From a3ec90d9cc86c94f973999a4401aebb79190ee58 Mon Sep 17 00:00:00 2001
From: Pawel Gadzinski <pgadzinski@nvidia.com>
Date: Tue, 18 Nov 2025 16:51:04 +0000
Subject: [PATCH 16/20] fix

Signed-off-by: Pawel Gadzinski <pgadzinski@nvidia.com>
---
 transformer_engine/pytorch/module/linear.py | 2 +-
 1 file changed, 1 insertion(+), 1 deletion(-)
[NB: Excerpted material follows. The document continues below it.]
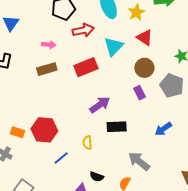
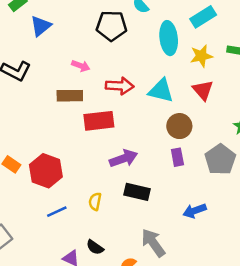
red arrow: (83, 30) -> (120, 86), moved
cyan triangle: (114, 47) -> (161, 91), turned 45
red rectangle: (86, 67) -> (99, 121), moved
brown circle: (144, 68) -> (179, 126), moved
diff --git a/transformer_engine/pytorch/module/linear.py b/transformer_engine/pytorch/module/linear.py
index b3f8165a77..f7307b8d3f 100644
--- a/transformer_engine/pytorch/module/linear.py
+++ b/transformer_engine/pytorch/module/linear.py
@@ -253,7 +253,7 @@ def forward(
         if fp8 or debug:
             # Configure quantizer
             # No need to set the quantizer states if weight is already quantized
-            if weight_quantizer is not None and not isinstance(weight, QuantizedTensor):
+            if weight_quantizer is not None and not isinstance(weight, QuantizedTensor) or debug:
                 columnwise_usage = is_grad_enabled and inp.requires_grad
                 if not columnwise_usage:
                     columnwise_usage = (

From 91e0332ebd0aa2f3af21b4fd16105fdc1a16c451 Mon Sep 17 00:00:00 2001
From: Pawel Gadzinski <pgadzinski@nvidia.com>
Date: Tue, 18 Nov 2025 16:59:57 +0000
Subject: [PATCH 17/20] fix

Signed-off-by: Pawel Gadzinski <pgadzinski@nvidia.com>
---
 transformer_engine/pytorch/module/linear.py | 1 +
 1 file changed, 1 insertion(+)

diff --git a/transformer_engine/pytorch/module/linear.py b/transformer_engine/pytorch/module/linear.py
index f7307b8d3f..d60b32fe27 100644
--- a/transformer_engine/pytorch/module/linear.py
+++ b/transformer_engine/pytorch/module/linear.py
@@ -253,6 +253,7 @@ def forward(
         if fp8 or debug:
             # Configure quantizer
             # No need to set the quantizer states if weight is already quantized
+            # for debug mode we create quantizer every iteration, thus we need to set the quantizer states
             if weight_quantizer is not None and not isinstance(weight, QuantizedTensor) or debug:
                 columnwise_usage = is_grad_enabled and inp.requires_grad
                 if not columnwise_usage:

From 863de121b97528032b337a611cb6a512e65d9809 Mon Sep 17 00:00:00 2001
From: Pawel Gadzinski <pgadzinski@nvidia.com>
Date: Thu, 11 Dec 2025 12:53:14 +0000
Subject: [PATCH 18/20] Fix weight quantizer logic in debug mode

Add 'or debug' / 'and not debug' conditions to weight quantizer configuration
in linear.py, grouped_linear.py, layernorm_linear.py, and layernorm_mlp.py.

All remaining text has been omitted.